Reinhart é uma das mais conceituadas economistas do planeta e autora, com Kenneth Rogoff, do clássico Desta vez é diferente , livro que disseca oito séculos de crises econômicas. O paralelo do CLO com o subprime não é trivial.

A gênese desses títulos lastreados em hipotecas de alto risco (ou subprime, porque não eram “prime”, não tinham boa classificação de crédito) remonta a 2001. Mais precisamente, aos atentados terroristas às Torres Gêmeas. Para minimizar suas consequências na economia global, o Banco Central americano e outros bancos centrais do mundo inteiro reduziram drasticamente suas taxas de juros.

Isso criou um incentivo duplo. Famílias americanas que não teriam condições em situações normais de tomar empréstimos para comprar a casa própria repentinamente se viram diante de financiamentos com taxas vantajosas. Por outro lado, bancos ávidos por garantir retorno maior para as aplicações de seus investidores criaram instrumentos financeiros lastreados nessas hipotecas e os ofereceram não só nos EUA, como a clientes da Europa, Ásia e América Latina.

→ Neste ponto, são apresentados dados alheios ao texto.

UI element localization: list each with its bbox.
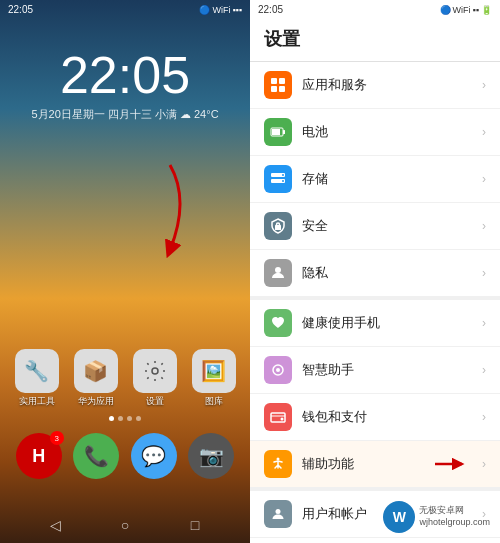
settings-item-privacy[interactable]: 隐私 › <box>250 250 500 296</box>
huawei-badge: 3 <box>50 431 64 445</box>
watermark-line2: wjhotelgroup.com <box>419 517 490 529</box>
dock-huawei[interactable]: H 3 <box>16 433 62 479</box>
settings-item-assistant[interactable]: 智慧助手 › <box>250 347 500 394</box>
settings-item-battery[interactable]: 电池 › <box>250 109 500 156</box>
left-signal-icons: 🔵 WiFi ▪▪▪ <box>199 5 242 15</box>
svg-point-12 <box>282 180 284 182</box>
security-icon <box>264 212 292 240</box>
bt-icon: 🔵 <box>199 5 210 15</box>
right-signal-icons: 🔵 WiFi ▪▪ 🔋 <box>440 5 492 15</box>
settings-item-apps[interactable]: 应用和服务 › <box>250 62 500 109</box>
watermark-logo: W <box>383 501 415 533</box>
watermark-text: 无极安卓网 wjhotelgroup.com <box>419 505 490 528</box>
svg-rect-3 <box>279 78 285 84</box>
svg-rect-2 <box>271 78 277 84</box>
left-status-bar: 22:05 🔵 WiFi ▪▪▪ <box>0 0 250 19</box>
svg-rect-18 <box>271 413 285 422</box>
settings-item-storage[interactable]: 存储 › <box>250 156 500 203</box>
health-chevron: › <box>482 316 486 330</box>
settings-item-accessibility[interactable]: 辅助功能 › <box>250 441 500 487</box>
settings-item-health[interactable]: 健康使用手机 › <box>250 300 500 347</box>
right-wifi-icon: WiFi <box>453 5 471 15</box>
svg-point-14 <box>277 223 280 226</box>
left-big-time: 22:05 <box>0 49 250 101</box>
app-label-appgallery: 华为应用 <box>78 395 114 408</box>
settings-title: 设置 <box>250 19 500 62</box>
bottom-dock: H 3 📞 💬 📷 <box>10 429 240 483</box>
watermark: W 无极安卓网 wjhotelgroup.com <box>383 501 490 533</box>
app-dock-area: 🔧 实用工具 📦 华为应用 设置 🖼️ 图库 <box>0 349 250 483</box>
battery-icon <box>264 118 292 146</box>
dot-active <box>109 416 114 421</box>
app-icon-gallery[interactable]: 🖼️ <box>192 349 236 393</box>
svg-point-20 <box>277 458 280 461</box>
signal-icon: ▪▪▪ <box>232 5 242 15</box>
settings-item-wallet[interactable]: 钱包和支付 › <box>250 394 500 441</box>
svg-point-17 <box>276 368 280 372</box>
apps-label: 应用和服务 <box>302 76 482 94</box>
red-arrow-right <box>430 454 470 474</box>
health-label: 健康使用手机 <box>302 314 482 332</box>
svg-point-23 <box>276 509 281 514</box>
svg-rect-7 <box>283 130 285 134</box>
assistant-label: 智慧助手 <box>302 361 482 379</box>
wallet-icon <box>264 403 292 431</box>
dock-message[interactable]: 💬 <box>131 433 177 479</box>
storage-icon <box>264 165 292 193</box>
app-icon-settings[interactable] <box>133 349 177 393</box>
apps-icon <box>264 71 292 99</box>
dock-camera[interactable]: 📷 <box>188 433 234 479</box>
list-item[interactable]: 🖼️ 图库 <box>187 349 240 408</box>
right-panel: 22:05 🔵 WiFi ▪▪ 🔋 设置 应用和服务 › <box>250 0 500 543</box>
app-icon-appgallery[interactable]: 📦 <box>74 349 118 393</box>
right-signal: ▪▪ <box>473 5 479 15</box>
right-status-bar: 22:05 🔵 WiFi ▪▪ 🔋 <box>250 0 500 19</box>
app-label-tools: 实用工具 <box>19 395 55 408</box>
settings-item-hms[interactable]: HMS HMS Core › <box>250 538 500 543</box>
dot-3 <box>136 416 141 421</box>
nav-back[interactable]: ◁ <box>45 515 65 535</box>
app-label-settings: 设置 <box>146 395 164 408</box>
app-grid: 🔧 实用工具 📦 华为应用 设置 🖼️ 图库 <box>10 349 240 408</box>
battery-label: 电池 <box>302 123 482 141</box>
watermark-line1: 无极安卓网 <box>419 505 490 517</box>
nav-home[interactable]: ○ <box>115 515 135 535</box>
accessibility-icon <box>264 450 292 478</box>
wallet-chevron: › <box>482 410 486 424</box>
health-icon <box>264 309 292 337</box>
dock-dots <box>10 416 240 421</box>
battery-chevron: › <box>482 125 486 139</box>
app-icon-tools[interactable]: 🔧 <box>15 349 59 393</box>
watermark-logo-letter: W <box>393 509 406 525</box>
nav-recent[interactable]: □ <box>185 515 205 535</box>
svg-point-19 <box>281 418 284 421</box>
nav-bar-left: ◁ ○ □ <box>0 515 250 535</box>
privacy-chevron: › <box>482 266 486 280</box>
app-label-gallery: 图库 <box>205 395 223 408</box>
wifi-icon: WiFi <box>212 5 230 15</box>
apps-chevron: › <box>482 78 486 92</box>
settings-section-2: 健康使用手机 › 智慧助手 › 钱包和支付 › <box>250 300 500 487</box>
accessibility-chevron: › <box>482 457 486 471</box>
security-chevron: › <box>482 219 486 233</box>
settings-section-1: 应用和服务 › 电池 › 存储 › <box>250 62 500 296</box>
dot-1 <box>118 416 123 421</box>
storage-label: 存储 <box>302 170 482 188</box>
settings-item-security[interactable]: 安全 › <box>250 203 500 250</box>
list-item[interactable]: 📦 华为应用 <box>69 349 122 408</box>
list-item[interactable]: 🔧 实用工具 <box>10 349 63 408</box>
settings-list: 应用和服务 › 电池 › 存储 › <box>250 62 500 543</box>
wallet-label: 钱包和支付 <box>302 408 482 426</box>
assistant-icon <box>264 356 292 384</box>
svg-rect-4 <box>271 86 277 92</box>
dock-phone[interactable]: 📞 <box>73 433 119 479</box>
svg-point-1 <box>152 368 158 374</box>
right-bt-icon: 🔵 <box>440 5 451 15</box>
svg-rect-5 <box>279 86 285 92</box>
list-item[interactable]: 设置 <box>128 349 181 408</box>
svg-rect-8 <box>272 129 280 135</box>
privacy-label: 隐私 <box>302 264 482 282</box>
storage-chevron: › <box>482 172 486 186</box>
account-icon <box>264 500 292 528</box>
arrow-indicator <box>140 160 200 260</box>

O mercado imobiliário viu seus preços subir numa trajetória que parecia irreversível, e muitos americanos começaram a fazer hipoteca não só para comprar sua casa própria, como também segundos e terceiros imóveis. Afinal, com imóveis valorizados, ficava fácil tomar um segundo empréstimo imobiliário. Foi um período áureo para consumidores e investidores.

Até que os preços dos imóveis começaram a cair, os juros voltaram a subir e a conta não mais fechou. A bolha estourou afetando não só os EUA, como a economia global, já que esses instrumentos financeiros lastreados no subprime haviam se espalhado pelo planeta.

O CLO também é um instrumento financeiro lastreado em empréstimos de maior risco, no caso, crédito para um perfil específico de empresas americanas. São companhias que não são nem “investment grade” nem consideradas arriscadas demais (junk, no jargão do mercado). Estão ali no meio do caminho. O problema é que há muito crédito concentrado nessa fronteira. E, se houver algum choque no mercado (ou seja, quando o ciclo mudar e os juros voltarem a subir), argumenta Reinhart, esses empréstimos serão imediatamente rebaixados para a zona de risco.

Por enquanto, a pressão é por novas reduções de juros. Em tuíte na quarta-feira, o presidente americano Donald Trump afirmou que o Fed precisa “cortar mais e mais rápido” a taxa. Ou seja, o fermento para uma possível bolha deverá aumentar.

Ainda nos Estados Unidos, porém em menor grau, outro suspeito no momento é a dívida dos estudantes, afirmou Canuto. Em dezembro de 2018, de acordo com relatórios do Fed, a dívida de empréstimos a estudantes nos EUA atingiu um recorde de US$ 1,4 trilhão. É mais que o dobro dos US$ 675 bilhões em junho de 2009, um ano após a Grande Recessão. Desse total, 11% não foram pagos ou estão com a quitação atrasada há mais de 90 dias.

O problema não é só o tamanho da dívida, mas seu calote. As dívidas estão em atraso mesmo com a economia americana perto do pleno emprego. As contratações em alta mascaram os baixos salários pagos aos recém-formados. De novo, o quadro pode se agravar quando os juros voltarem a subir: com taxas maiores, a inadimplência pode sair do controle.

“‘Até agora, os Bancos Centrais têm optado por não provocar recessão, correndo o risco de provocar bolhas’, avaliou o economista José Júlio Senna”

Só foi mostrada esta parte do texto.